▸ YOUR ASSIGNMENT: The following data needs to be repeated exactly, with all images excluded.

---------- DATA FOR ANALYSIS

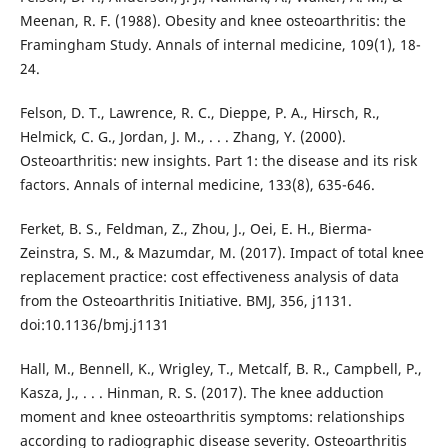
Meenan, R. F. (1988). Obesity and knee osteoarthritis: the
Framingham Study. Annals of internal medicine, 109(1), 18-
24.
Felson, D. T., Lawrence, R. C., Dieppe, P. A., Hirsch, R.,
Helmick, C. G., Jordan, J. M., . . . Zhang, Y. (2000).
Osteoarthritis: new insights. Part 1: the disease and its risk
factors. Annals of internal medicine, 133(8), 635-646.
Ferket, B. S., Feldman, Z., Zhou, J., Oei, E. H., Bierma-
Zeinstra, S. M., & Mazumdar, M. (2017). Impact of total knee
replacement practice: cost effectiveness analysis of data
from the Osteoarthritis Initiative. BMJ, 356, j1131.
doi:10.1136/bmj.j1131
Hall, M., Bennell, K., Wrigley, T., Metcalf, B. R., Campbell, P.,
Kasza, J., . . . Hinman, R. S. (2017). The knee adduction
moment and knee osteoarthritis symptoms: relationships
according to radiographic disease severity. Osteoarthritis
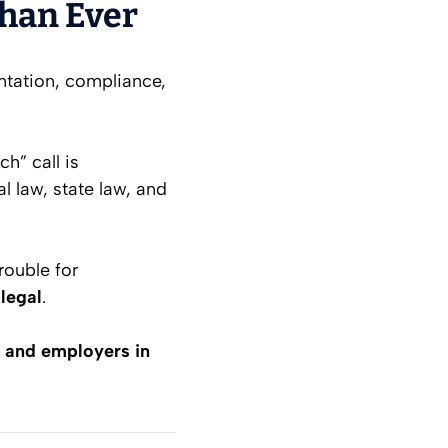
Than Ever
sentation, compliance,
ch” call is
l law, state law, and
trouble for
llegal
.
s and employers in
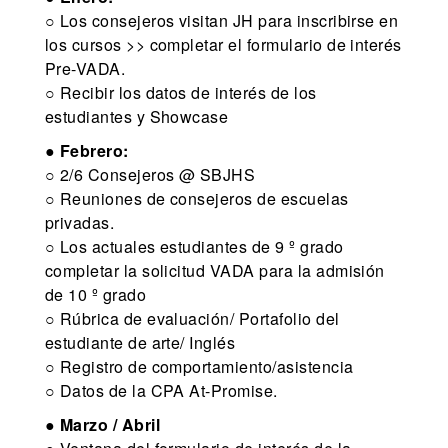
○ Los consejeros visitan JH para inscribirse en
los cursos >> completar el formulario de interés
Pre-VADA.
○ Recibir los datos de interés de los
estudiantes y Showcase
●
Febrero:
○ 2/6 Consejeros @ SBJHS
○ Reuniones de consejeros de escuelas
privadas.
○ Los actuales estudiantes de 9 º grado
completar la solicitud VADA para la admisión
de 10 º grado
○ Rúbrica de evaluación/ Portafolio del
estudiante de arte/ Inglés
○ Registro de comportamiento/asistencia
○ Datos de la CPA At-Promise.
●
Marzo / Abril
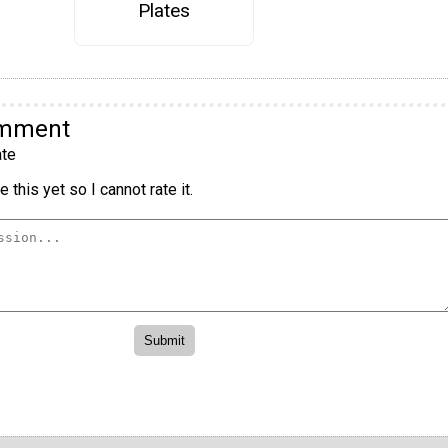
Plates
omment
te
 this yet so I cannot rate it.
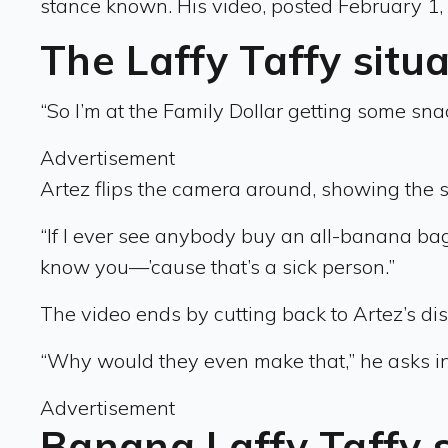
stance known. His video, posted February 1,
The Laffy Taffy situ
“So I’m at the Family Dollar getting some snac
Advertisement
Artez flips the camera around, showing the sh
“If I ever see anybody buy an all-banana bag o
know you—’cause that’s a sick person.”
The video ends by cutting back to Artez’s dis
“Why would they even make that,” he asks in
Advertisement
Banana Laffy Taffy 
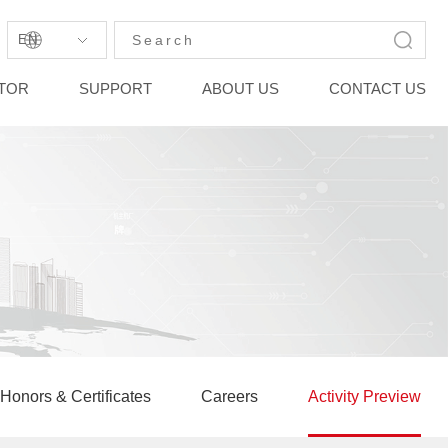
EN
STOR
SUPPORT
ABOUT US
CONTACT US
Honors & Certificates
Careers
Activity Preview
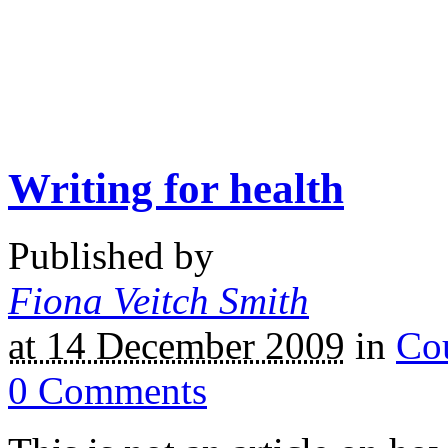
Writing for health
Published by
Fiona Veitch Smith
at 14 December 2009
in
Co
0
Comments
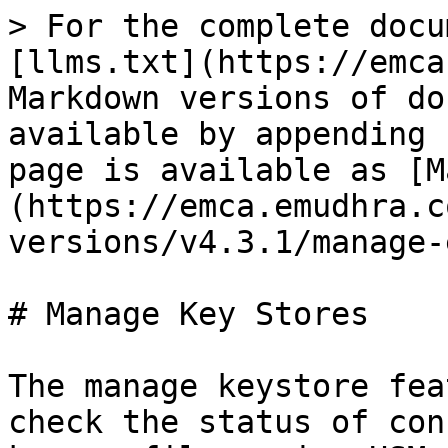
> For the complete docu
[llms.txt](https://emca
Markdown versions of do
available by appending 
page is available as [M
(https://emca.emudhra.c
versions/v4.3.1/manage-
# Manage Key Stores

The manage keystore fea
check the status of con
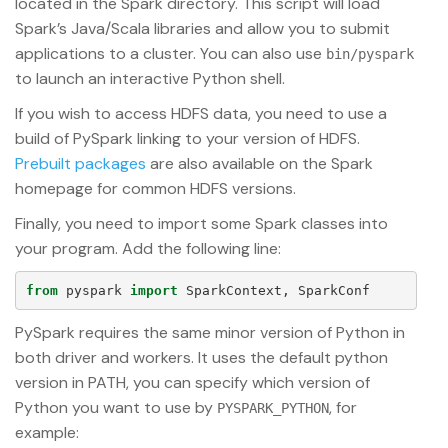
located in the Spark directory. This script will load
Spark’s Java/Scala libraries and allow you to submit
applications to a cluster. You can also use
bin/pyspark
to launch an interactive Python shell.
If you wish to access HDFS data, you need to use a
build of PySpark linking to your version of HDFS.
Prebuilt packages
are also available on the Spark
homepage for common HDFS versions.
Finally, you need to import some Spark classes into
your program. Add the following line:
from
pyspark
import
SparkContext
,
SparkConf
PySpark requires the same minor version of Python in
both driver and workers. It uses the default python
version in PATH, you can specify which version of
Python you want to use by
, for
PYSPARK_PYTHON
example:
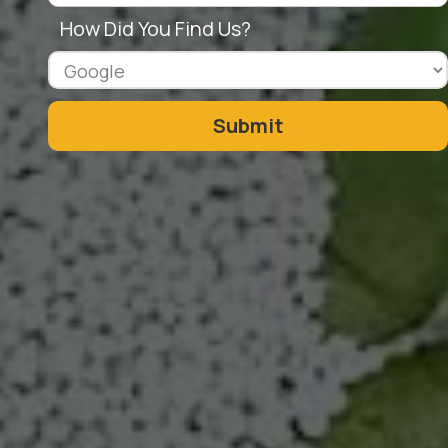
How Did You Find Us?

--------------------

▸ EXERCISE SOLUTION:
Meenan, R. F. (1988). Obesity and knee osteoarthritis: the
Framingham Study. Annals of internal medicine, 109(1), 18-
24.
Felson, D. T., Lawrence, R. C., Dieppe, P. A., Hirsch, R.,
Helmick, C. G., Jordan, J. M., . . . Zhang, Y. (2000).
Osteoarthritis: new insights. Part 1: the disease and its risk
factors. Annals of internal medicine, 133(8), 635-646.
Ferket, B. S., Feldman, Z., Zhou, J., Oei, E. H., Bierma-
Zeinstra, S. M., & Mazumdar, M. (2017). Impact of total knee
replacement practice: cost effectiveness analysis of data
from the Osteoarthritis Initiative. BMJ, 356, j1131.
doi:10.1136/bmj.j1131
Hall, M., Bennell, K., Wrigley, T., Metcalf, B. R., Campbell, P.,
Kasza, J., . . . Hinman, R. S. (2017). The knee adduction
moment and knee osteoarthritis symptoms: relationships
according to radiographic disease severity. Osteoarthritis
Than Ever
sentation, compliance,
ch” call is
l law, state law, and
trouble for
llegal
.
s and employers in
○ Los consejeros visitan JH para inscribirse en
los cursos >> completar el formulario de interés
Pre-VADA.
○ Recibir los datos de interés de los
estudiantes y Showcase
●
Febrero:
○ 2/6 Consejeros @ SBJHS
○ Reuniones de consejeros de escuelas
privadas.
○ Los actuales estudiantes de 9 º grado
completar la solicitud VADA para la admisión
de 10 º grado
○ Rúbrica de evaluación/ Portafolio del
estudiante de arte/ Inglés
○ Registro de comportamiento/asistencia
○ Datos de la CPA At-Promise.
●
Marzo / Abril
Plates
omment
te
 this yet so I cannot rate it.
stance known. His video, posted February 1,
The Laffy Taffy situ
“So I’m at the Family Dollar getting some snac
Advertisement
Artez flips the camera around, showing the sh
“If I ever see anybody buy an all-banana bag o
know you—’cause that’s a sick person.”
The video ends by cutting back to Artez’s dis
“Why would they even make that,” he asks in
Advertisement
Banana Laffy Taffy 
EN
STOR
SUPPORT
ABOUT US
CONTACT US
Honors & Certificates
Careers
Activity Preview
Writing for health
Published by
Fiona Veitch Smith
at 14 December 2009
in
Co
0
Comments
> For the complete docu
[llms.txt](https://emca
Markdown versions of do
available by appending 
page is available as [M
(https://emca.emudhra.c
versions/v4.3.1/manage-
# Manage Key Stores

The manage keystore fea
check the status of con
located in the Spark directory. This script will load
Spark’s Java/Scala libraries and allow you to submit
applications to a cluster. You can also use
bin/pyspark
to launch an interactive Python shell.
If you wish to access HDFS data, you need to use a
build of PySpark linking to your version of HDFS.
Prebuilt packages
are also available on the Spark
homepage for common HDFS versions.
Finally, you need to import some Spark classes into
your program. Add the following line:
from
pyspark
import
SparkContext
,
SparkConf
PySpark requires the same minor version of Python in
both driver and workers. It uses the default python
version in PATH, you can specify which version of
Python you want to use by
, for
PYSPARK_PYTHON
example:
How Did You Find Us?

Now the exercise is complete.